BOGOTÁ — When a writer dies, there are several ways of administering the literary estate, depending on the ambitions of the heirs. One is to exercise a millimetric check on any use or edition of the author's works, in the manner of James Joyce's nephew, Stephen, who inherited his literary rights. He refused to let even academic papers quote from Joyce's landmark novel, Ulysses.

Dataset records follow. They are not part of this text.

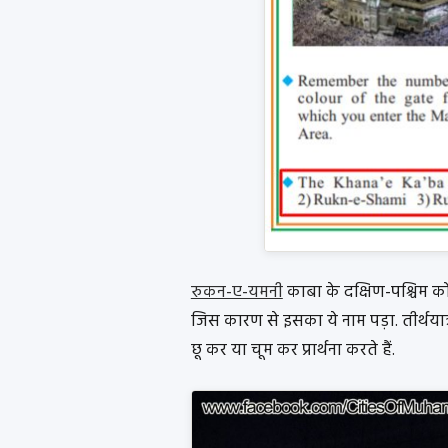
रुकन-ए-यमनी
काबा के दक्षिण-पश्चिम को
जिस कारण से इसका ये नाम पड़ा. तीर्थयात्
छू कर या चूम कर प्रार्थना करते हैं.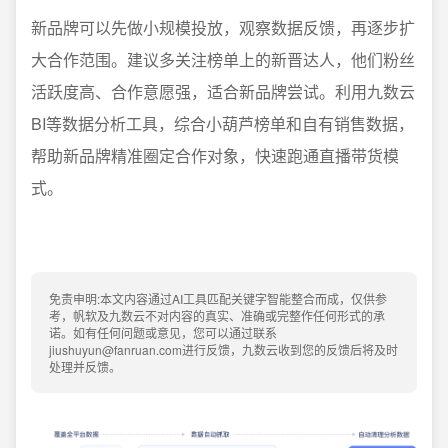
新品牌可以先做小规模投放，观察数据反馈，再逐步扩
大合作范围。建议多关注榜单上的新晋达人，他们粉丝
活跃度高、合作意愿强，适合新品牌尝试。利用九数云
BI等数据分析工具，综合小葫芦榜单和自有销售数据，
帮助新品牌精准圈定合作对象，快速跑通直播带货模
式。
免责申明:本文内容通过AI工具匹配关键字智能整合而成，仅供参
考，帆软及九数云不对内容的真实、准确或完整作任何形式的承
诺。如有任何问题或意见，您可以通过联系
jiushuyun@fanruan.com进行反馈，九数云收到您的反馈后将及时
处理并反馈。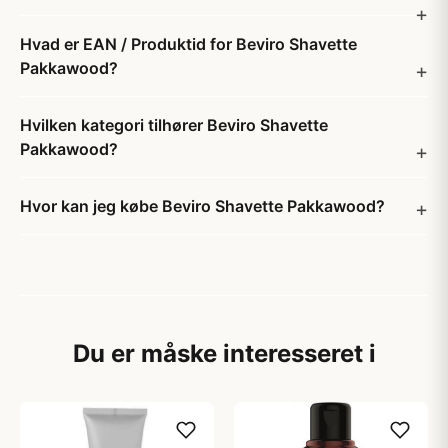
Hvad er EAN / Produktid for Beviro Shavette
Pakkawood?
Hvilken kategori tilhører Beviro Shavette
Pakkawood?
Hvor kan jeg købe Beviro Shavette Pakkawood?
Du er måske interesseret i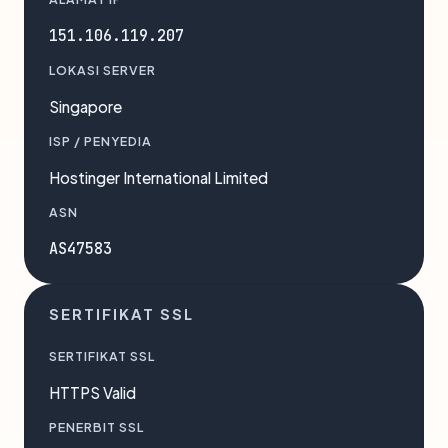
151.106.119.207
LOKASI SERVER
Singapore
ISP / PENYEDIA
Hostinger International Limited
ASN
AS47583
SERTIFIKAT SSL
SERTIFIKAT SSL
HTTPS Valid
PENERBIT SSL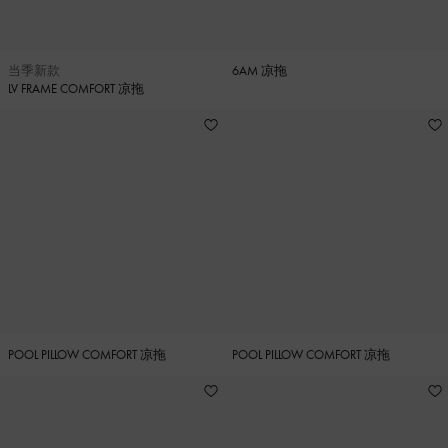
当季新款
6AM 凉拖
LV FRAME COMFORT 凉拖
POOL PILLOW COMFORT 凉拖
POOL PILLOW COMFORT 凉拖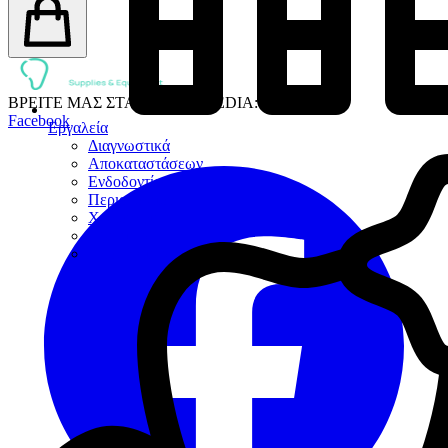
ΒΡΕΙΤΕ ΜΑΣ ΣΤΑ SOCIAL MEDIA:
Facebook
Εργαλεία
Διαγνωστικά
Αποκαταστάσεων
Ενδοδοντίας
Περιοδοντίου
Χειρουργικής
Εξακτικής
Προσθετικής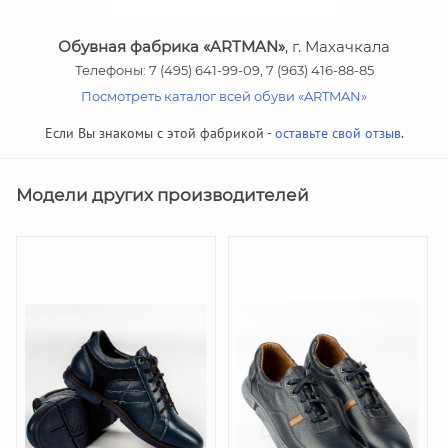
Обувная фабрика «ARTMAN»
, г. Махачкала
Телефоны: 7 (495) 641-99-09, 7 (963) 416-88-85
Посмотреть каталог всей обуви «ARTMAN»
Если Вы знакомы с этой фабрикой -
оставьте свой отзыв
.
Модели других производителей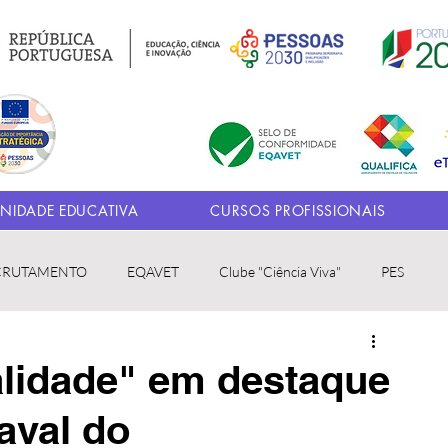
IDADE EDUCATIVA
CURSOS PROFISSIONAIS
CRUTAMENTO
EQAVET
Clube "Ciência Viva"
PES
alidade" em destaque
aval do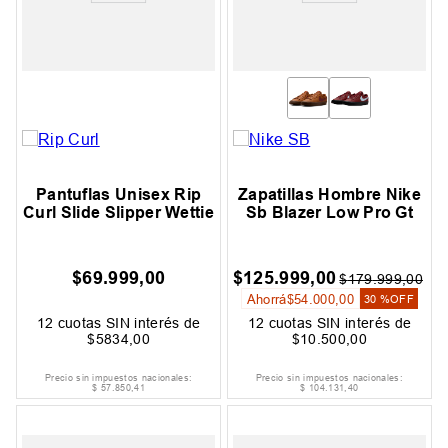
Pantuflas Unisex Rip
Zapatillas Hombre Nike
Curl Slide Slipper Wettie
Sb Blazer Low Pro Gt
$
69
.
999
,
00
$
125
.
999
,
00
$
179
.
999
,
00
Ahorrá
$
54
.
000
,
00
30 %
OFF
12
cuotas SIN interés de
12
cuotas SIN interés de
$
5834
,
00
$
10
.
500
,
00
Precio sin impuestos nacionales:
Precio sin impuestos nacionales:
$
57
.
850
,
41
$
104
.
131
,
40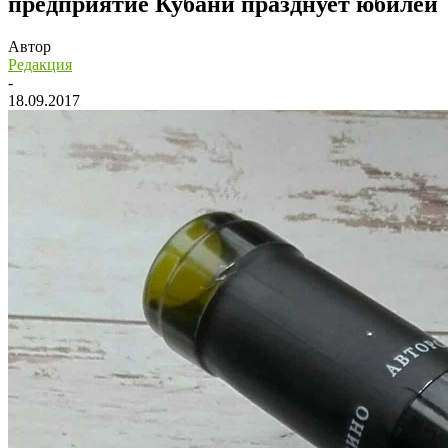
предприятие Кубани празднует юбилей
Автор
Редакция
-
18.09.2017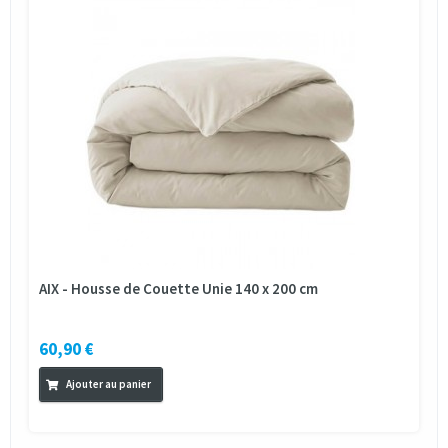
AIX - Housse de Couette Unie 140 x 200 cm
60,90 €
Ajouter au panier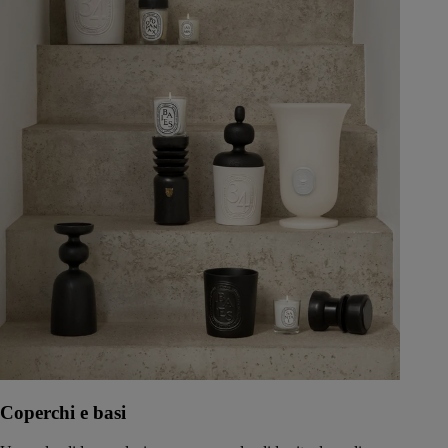
Coperchi e basi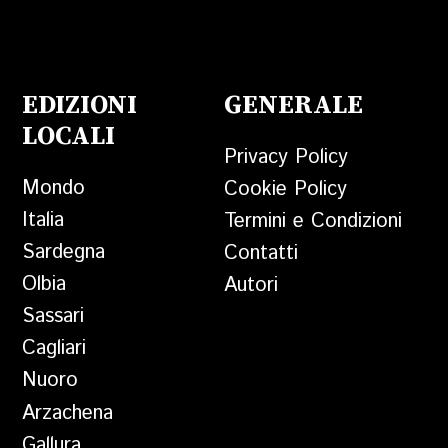
EDIZIONI
GENERALE
LOCALI
Privacy Policy
Mondo
Cookie Policy
Italia
Termini e Condizioni
Sardegna
Contatti
Olbia
Autori
Sassari
Cagliari
Nuoro
Arzachena
Gallura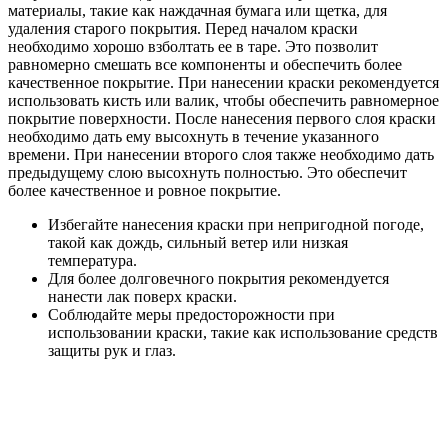
материалы, такие как наждачная бумага или щетка, для
удаления старого покрытия. Перед началом краски
необходимо хорошо взболтать ее в таре. Это позволит
равномерно смешать все компоненты и обеспечить более
качественное покрытие. При нанесении краски рекомендуется
использовать кисть или валик, чтобы обеспечить равномерное
покрытие поверхности. После нанесения первого слоя краски
необходимо дать ему высохнуть в течение указанного
времени. При нанесении второго слоя также необходимо дать
предыдущему слою высохнуть полностью. Это обеспечит
более качественное и ровное покрытие.
Избегайте нанесения краски при непригодной погоде,
такой как дождь, сильный ветер или низкая
температура.
Для более долговечного покрытия рекомендуется
нанести лак поверх краски.
Соблюдайте меры предосторожности при
использовании краски, такие как использование средств
защиты рук и глаз.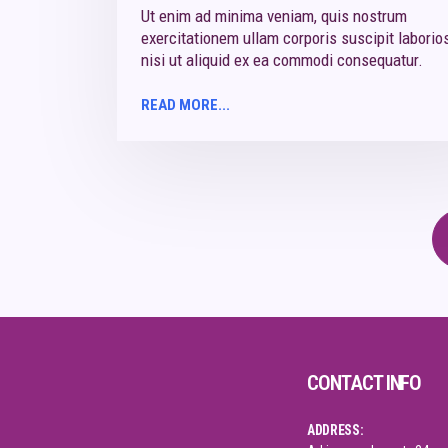
Ut enim ad minima veniam, quis nostrum
exercitationem ullam corporis suscipit laborio
nisi ut aliquid ex ea commodi consequatur.
READ MORE...
CONTACT INFO
ADDRESS: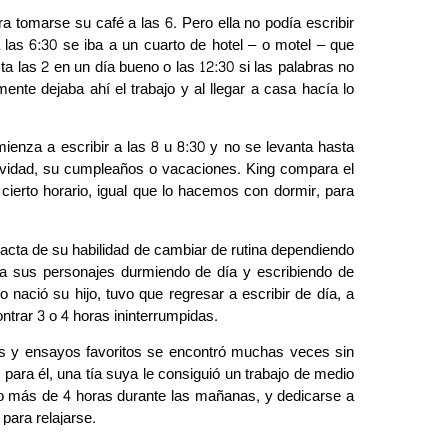
ra tomarse su café a las 6. Pero ella no podía escribir
a las 6:30 se iba a un cuarto de hotel – o motel – que
a las 2 en un día bueno o las 12:30 si las palabras no
ente dejaba ahí el trabajo y al llegar a casa hacía lo
mienza a escribir a las 8 u 8:30 y no se levanta hasta
navidad, su cumpleaños o vacaciones. King compara el
 cierto horario, igual que lo hacemos con dormir, para
jacta de su habilidad de cambiar de rutina dependiendo
a a sus personajes durmiendo de día y escribiendo de
ació su hijo, tuvo que regresar a escribir de día, a
ontrar 3 o 4 horas ininterrumpidas.
os y ensayos favoritos se encontró muchas veces sin
 para él, una tía suya le consiguió un trabajo de medio
poco más de 4 horas durante las mañanas, y dedicarse a
 para relajarse.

Or, you continue to publish the works, making small additions to their corpus, as with Italo Calvino, Samuel Beckett and Clarice Lispector, or none at all, which will probably happen with Milan Kundera and Cormac McCarthy.

Another way is to seek out every scrap of paper the author left and every little word that was jotted down — on a piece of cloth, say — and drip-feed them to publishers every two to three years with great pomp and publicity, to revive the writer's renown.

This has happened with the Argentine Julio Cortázar (who seems to have sold more books dead than alive), the French author Albert Camus (now with 200 volumes of personal and unfinished works) and with the Chilean author Roberto Bolaño. The latter's posthumous oeuvre is so abundant I am starting to wonder if his heirs haven't hired a ghost writer — typing and smoking away in some bedsit in Barcelona — to churn out "newly discovered" works.

Which group, I wonder, will our late, great novelist Gabriel García Márquez fit into?